Les établissements financiers sont finalement peu responsables des conseils qu'ils donnent. Il est très difficile d'engager leur responsabilité en cas de mauvaises affaires boursières.



Responsabilité boursière
L'année 2005 n'a pas été l'occasion de voir la jurisprudence de la Cour de cassation évoluer. On pouvait l'espérer car on est en période de reprise boursières et les années sombres sont en parties effacées. C'est dans ce creux de la crise qu'on pourrait durcir le régime de la responsabilité des banquiers et autres, afin de les limiter dans leur démarche commerciale incessante et, à mon sens, qui n'est pas assez déontologique.

Les derniers arrêts marquants - et publiés - de la Cour de cassation sont ceux du 14 décembre 2004. Un est absolument remarquable. Un particulier avait mis toutes ses économies pour acheter un seul titre, une action de société étrangère. Ladite société a fait faillite. C'est une opération très spéculative dont peu de clients comprennent le risque maximum qu'il comporte. L'investisseur a tout perdu. La Haute Juridiction soutient que ce n'est pas une opération spéculative parce que l'opération n'est pas faite sur un marché à terme. La Cour d'appel avait pourtant condamné le banquier, mais son arrêt a été cassé. Dans l'autre arrêt, de la même date, l'opération était bien à terme (sur un marché à terme)mais la Cour estime que la Cour d'appel a bien jugé en estimant que l'investisseur ne devait pas être mis en garde : il était devenu un habitué des opérations et était donc au courant des risques.

Les épargnants doivent savoir qu'aller en bourse est risqué financièrement et risqué juridiquement ! On pourrait pourtant attendre une autre application de la directive européenne service en investissement qui invite les professionnels de la finance à la plus grande déontologie ; mais il faut croire que les banquiers français, ou ceux opérant en France, sont parfaits et que les plaideurs sont des gens sans morale qui s'en prennent à qui n'est pas fautif.

Il y a d'un côté une jurisprudence qui dit "la bourse tout le monde comprend" et, d'un autre, des banquiers qui disent "venez chez moi car comme c'est très compliqué j'ai prévu un produit et un service simples". Alors, la bourse, simple ou compliqué ? Sans être pour une "déresponsabilisation" des acheteurs de titres, on peut être favorable à une interprétation de la loi poussant les établissements financiers à donner une meilleure information et de véritables mises en garde.

En tout cas, la situation est étonnante.
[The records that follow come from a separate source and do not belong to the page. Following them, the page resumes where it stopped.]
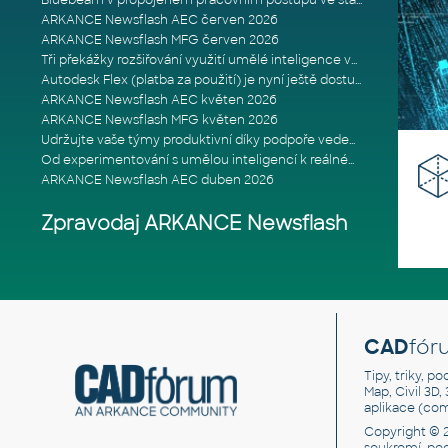
Bluebeam v propojeném pracovním postupu ve stavebnictví: Proč je int
ARKANCE Newsflash AEC červen 2026
ARKANCE Newsflash MFG červen 2026
Tři překážky rozšiřování využití umělé inteligence ve stavebním prům
Autodesk Flex (platba za použití) je nyní ještě dostupnější
ARKANCE Newsflash AEC květen 2026
ARKANCE Newsflash MFG květen 2026
Udržujte vaše týmy produktivní díky podpoře vedené odborníky
Od experimentování s umělou inteligencí k reálnému dopadu na podniká
ARKANCE Newsflash AEC duben 2026
Zpravodaj ARKANCE Newsflash
CAD
fór
Tipy, triky, p
Map, Civil 3D,
aplikace (co
Copyright © 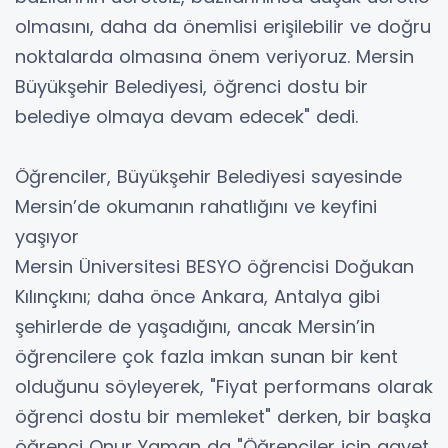
olmasını, daha da önemlisi erişilebilir ve doğru
noktalarda olmasına önem veriyoruz. Mersin
Büyükşehir Belediyesi, öğrenci dostu bir
belediye olmaya devam edecek" dedi.
Öğrenciler, Büyükşehir Belediyesi sayesinde
Mersin’de okumanın rahatlığını ve keyfini
yaşıyor
Mersin Üniversitesi BESYO öğrencisi Doğukan
Kılınçkını; daha önce Ankara, Antalya gibi
şehirlerde de yaşadığını, ancak Mersin’in
öğrencilere çok fazla imkan sunan bir kent
olduğunu söyleyerek, "Fiyat performans olarak
öğrenci dostu bir memleket" derken, bir başka
öğrenci Onur Yaman da "Öğrenciler için gayet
On peut presque plus facilement engager la responsabilité d'un banquier qui vous prête de l'argent que vous ne pouvez pas rendre (arrêts du 12 juillet 2005, de la première chambre civile), que celle d'un banquier qui vous invite inlassablement et lourdement à aller en bourse et vous y laisse naviguer puis sombrer... avec l'onction du juge.

Les clients les plus modestes doivent acheter des produits de synthèse stables, sinon sûrs (Sicav actions et des Sicav obligataires): rien n'est sûr s'agissant de "papier".

Ceux qui ont quatre sous pourraient maintenant se diriger vers les conseillers en investissements financiers (immatriculés auprès d'une association professionnelle et de l'Autorité des marchés financiers) : eux sont obligés de laisser une trace écrite de leur proposition de placement, écrit précieux que la plupart des banquiers ne fournissent pas.

Ceux qui ont beaucoup de sous n'ont pas de souci à se faire, il feront en général gérer leur portefeuille et s'en tireront en principe mieux que les autres (encore que... parfois...). Les contrats de gestion de portefeuille sont cependant trop souvent fait à la bonne franquette : "quel risque mon bon monsieur ? Quelle gestion : dynamique ? active ? tranquille ?". Voilà à quoi se réduit l'ingénierie financière et les explications préalables...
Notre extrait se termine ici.